Les troupes de girls devraient être soigneusement sélectionnées,
anglaises de préférence. De même pour les femmes
nues, condition sine qua non des spectacles des Folies : "Ah,
ces femmes nues, dira Derval, si je m'avisais de les supprimer, je
n'aurais plus qu'à fermer la boutique...". Chaque titre
de revue compterait treize lettres, chiffre désormais porte-bonheur
du lieu, et le mot "folie" ou "folies" y figurait
obligatoirement.
Le comique Bach fut le premier nom fidèle à Derval.
Entre 1919 et 1924 le créateur de la Madelon
mena sept revues. En 1920, dans L'Amour en folie,
dont la vedette féminine est Florale, le critique Gustave Fréjaville,
devant la profusion des nus, interroge : "Mais enfin, jusqu'où
prétend-on aller dans cette voie ? Une revue sans femmes nues
aurait maintenant au moins une chance de paraître originale".
En 1922, dans les Folies sur folie, Lemarchand fait
collaborer le cinéma et le music-hall.
Dans l'un des tableaux, l'américaine Jenny Golder entrait gracieusement
en crevant un écran cinématographique, "comme les
autres partenaires de Bach, on est surpris par la présence
"sérieuse" d'un Constant Rémy ou d'un Harry
Baur !"
Entre 1919 et 1930, Erté vit la grande époque
de l'Art Déco et des Années Folles, et collabore régulièrement
aux revues des Folies Bergère.
Erté est d'origine russe et, si parisien que soit son art,
il porte profondément l'empreinte de son pays natal. Il évoque
les dômes étincelants, les tapis bariolés, les
icônes ruisselantes de bijoux et les peintures hiératiques
au regard immobile ; un mélange capiteux de luxe et de barbarie,
un goût pour les couleures ardentes qui fait pressentir l'Orient,
la terre des mythes et des prodiges. L'Art d'Erté est d'une
richesse extrème. Il succombe sous les ornements et fait rever
à cette héroïne anéantie sous le poids des
bijoux... Toutes les compositions de Erté ne forment-elles
pas comme les feuilles diverses d'un précieux missel païen,
dédié au plaisir et à la fantaisie (Georges Barbier).

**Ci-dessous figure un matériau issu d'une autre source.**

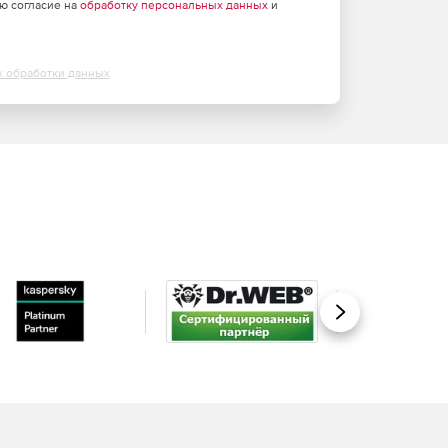
аю согласие на
обработку персональных данных
и
х обработки данных
Вперед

Erté a vraiment su résumer la démesure des Folies.
Tout est inscrit en filigranes : la folie, le monstrueux, le magnifique,
cet aspect grandiose qui sera repris d'une certaine manière
par Hollywood. (Alfredo Arias)
Ami personnel de Hélène Martini, il lui offre en 1974
pour fêter son arrivée aux FOLIES BERGERE, sa première
affiche. Souvenir de ce jour de 1962, aux Folies
Pigalle où leur rencontre pour TWIST APPEAL avait marqué
pour cet artiste, quasiment oublié, le début d'une seconde
jeunesse et d'une seconde carriére qui s'est achevée
en pleine adolescence à quatre-vingt-dix-sept ans.

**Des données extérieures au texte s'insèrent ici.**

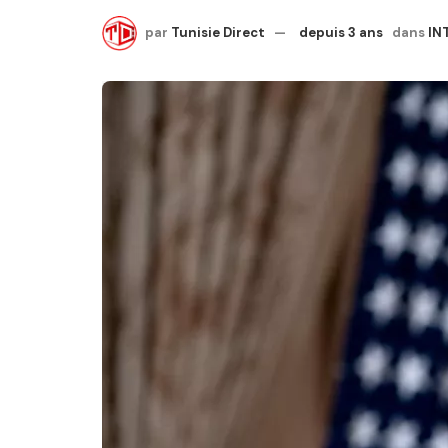
par
Tunisie Direct
depuis 3 ans
dans
IN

En 1926, la "Perle noire" : Joséphine
Baker, est La Folie du jour. Derval, tombé en extase devant
"cette merveilleuse jeune fille, bâtie comme un Tanagra,
qui mettait le feu aux planches" du théâtre des
Champs-Elysées, l'avait immédiatement engagée.

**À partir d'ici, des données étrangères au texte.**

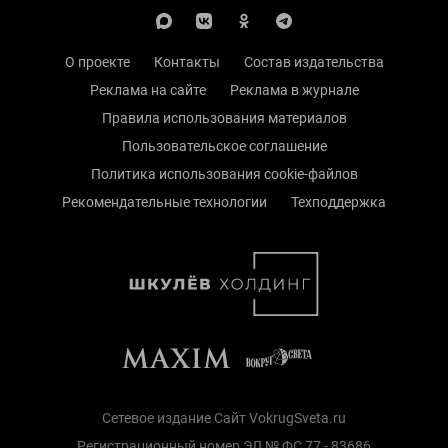
О проекте
Контакты
Состав издательства
Реклама на сайте
Реклама в журнале
Правила использования материалов
Пользовательское соглашение
Политика использования cookie-файлов
Рекомендательные технологии
Техподдержка
Сетевое издание Сайт VokrugSveta.ru
Регистрационный номер ЭЛ № ФС 77 - 83686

Le moment fort du spectacle était la scène de la boule
: "Une immense boule, couverte de fleurs, descendait du cintre
lentement et venait se poser au milieu des musiciens. La boule fleurie
s'ouvrait en deux : Joséphine apparaissait alors presque nue,
sur un miroir. Elle dansait, puis la boule se refermait à nouveau
sur la glace et les câbles d'acier la remontaient lentement
dans la coupole du théâtre" (P. Derval, Folies Bergère).